Edu viene corriendo, conmocionado y preocupado. Pero su mirada se intensifica viendo a la
pequeña renacuaja, ahora de pie y sacudiéndose los pantalones.
—¿Señorita Mabel, está bien?
Ella nos mira de hito en hito, no dando crédito a lo que pasa por su cabeza. Yo aún sigo dándole
vueltas a por qué mi sobrino la conoce.
—Estoy bien, Edu… —dice ella con ternura, acariciando su mejilla.
Aquella familiaridad me hace erizar la piel y no puedo descifrar si para bien o para mal.
—¿De qué conoces a mi hijo? —digo enfrentándola, haciendo a Edu mirarme fijamente.
—Es mi profesora —contesta él dejándome aturdido.
Genial… esto cada vez se pone mejor…
CAPÍTULO 4

La semana pasa volando. Edu es lo mejor que tengo en mi vida y no hace falta decir el grado de
felicidad que mi estado irradia. En cuanto lo recogía de la escuela y hacía su tarea, nos íbamos de paseo,
ya fuera al lago o al campo de fútbol, no parábamos en casa nada más que para dormir y eso, en parte, fue
lo que me ahorró algún que otro quebradero de cabeza. No me había encontrado con la pequeñaja, que
ahora sé que se llama Mabel y es profesora de Edu, en todos estos días, solo por la mañana, que ambos
salíamos, yo a dejar a Edu en el colegio y ella a trabajar, que por gracia del destino es el mismo lugar.

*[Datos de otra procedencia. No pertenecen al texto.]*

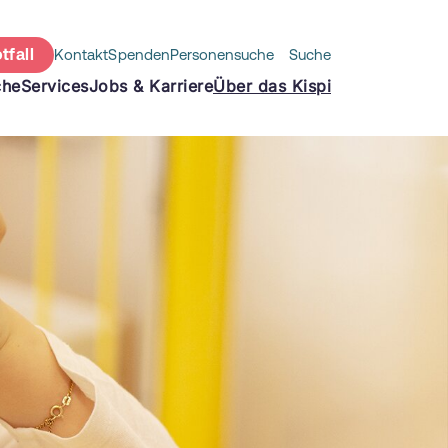
tfall
Kontakt
Spenden
Personensuche
Suche
che
Services
Jobs & Karriere
Über das Kispi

Aun así, una parte de mí añora esas peleíllas. Vivo en tensión por su culpa, por la manera que
tiene de caminar, de cómo bambolea sus caderas y pisa fuerte cuando está enfurruñada. No sé el motivo,
pero con esa pasión que tiene al discutir, me la imagino toda desnuda y fogosa, una fiera la cual me daría
una buena noche… o dos.
El caso es que cuando llega el viernes por la tarde, después de dejar a Edu en casa de Teresa, me
veo a mí mismo mordiéndome la uña del pulgar mientras miro el televisor sin ser realmente consciente de
qué es lo que están televisando. Cambio de canal, cotilleo, cambio a otro donde un partido de futbol
femenino se retrasmite.
—No está mal… —murmuro concentrándome en como aquel trasero, en forma, bota al ritmo de
trote.
Estoy a punto de ser testigo de un magnífico gol de una muy rubia y preciosa holandesa, cuando un
chirrido, seguido de un golpe, me pone la piel de gallina.

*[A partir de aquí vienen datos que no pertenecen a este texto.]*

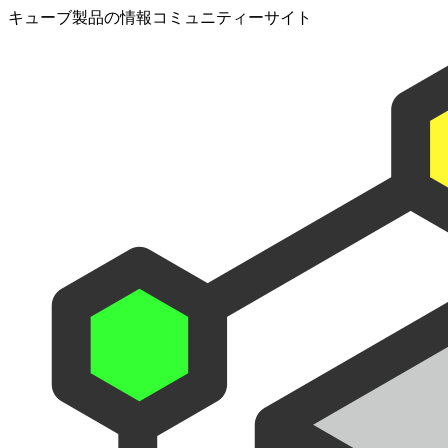
キューブ製品の情報コミュニティーサイト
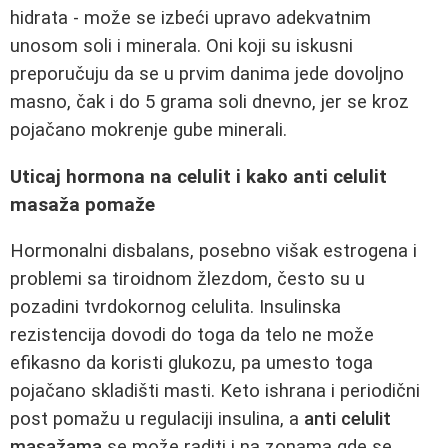
hidrata - može se izbeći upravo adekvatnim
unosom soli i minerala. Oni koji su iskusni
preporučuju da se u prvim danima jede dovoljno
masno, čak i do 5 grama soli dnevno, jer se kroz
pojačano mokrenje gube minerali.
Uticaj hormona na celulit i kako anti celulit
masaža pomaže
Hormonalni disbalans, posebno višak estrogena i
problemi sa tiroidnom žlezdom, često su u
pozadini tvrdokornog celulita. Insulinska
rezistencija dovodi do toga da telo ne može
efikasno da koristi glukozu, pa umesto toga
pojačano skladišti masti. Keto ishrana i periodični
post pomažu u regulaciji insulina, a
anti celulit
masažama
se može raditi i na zonama gde se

Me levanto cual resorte y, dejando el mando en el sofá, me precipito al exterior. Una moto
acelera, solo me da tiempo de ver un casco lleno de estrellas por doquier. Me acerco a mi coche con la
furia bullendo de mí. Una ralladura y un bollo es lo que me encuentro en la carrocería en el lado
izquierdo, dándome cuenta también de la falta del cristal del intermitente.
—¡Jodidamente genial! —pego una patada al cubo de basura haciendo que éste caiga y derrame
su interior. Menos mal no he sacado la basura aún, por lo tanto no he hecho tanto destrozo.
Sin embargo, el cubo lo he hecho mierda. Cierro mis puños y a paso ligero ando hacia la casa
vecina. Es su novio y si él se había largado, ella tendría que lidiar conmigo. Es eso o buscar al
malnacido por cielo y tierra y hacerle comer los dientes. La primera opción se me hace más fácil y
excitante.
—Abre de una jodida vez… —gruño llamando la tercera vez consecutiva, queriéndole quemar el
timbre.
La puerta se abre y una pequeñaja llorosa y mosqueada me recibe.
—¡Ya te dije que te largaras…! —me mira y pestañea después de reconocerme.
Mis fuerzas flaquean al verla así de destrozada, por algo que seguramente el cabeza hueca de su
novio le había hecho. Pero me contengo por el simple hecho de que estoy rabioso y con alguien tengo que
pagar mi frustración.
—Cuando veas a la rata que tienes por novio, dile de mi parte que si no me arregla lo que me ha
hecho en el coche, voy a ir a hacerle tragar mucho polvo…
—¡Vete a la mierda tú también! —lloriquea cerrándome la puerta en las narices.
—Pero qué…
Llamo a su timbre una, dos, treinta veces, hasta que me abre de nuevo, solo para tirarme un
puñado de papeles y cerrar de nuevo. Miro al suelo, billetes decoraban la alfombra.
—¿En serio? ¡No quiero tu maldito dinero, renacuaja, quiero el de él! —vocifero llamando a la
puerta, o más bien, aporreándola.
La puerta se abre una vez más y sus puños me reciben golpeando en mi pecho, trastabillando por
los escalones y haciéndonos caer al césped, ella encima de mí. Llora y patalea, pegándome con su, cada
vez, más débil fuerza.
—¡Ya tienes el maldito dinero para arreglarlo! —me vuelve a golpear el pecho y consigo
agarrarla de las muñecas, invirtiendo posiciones.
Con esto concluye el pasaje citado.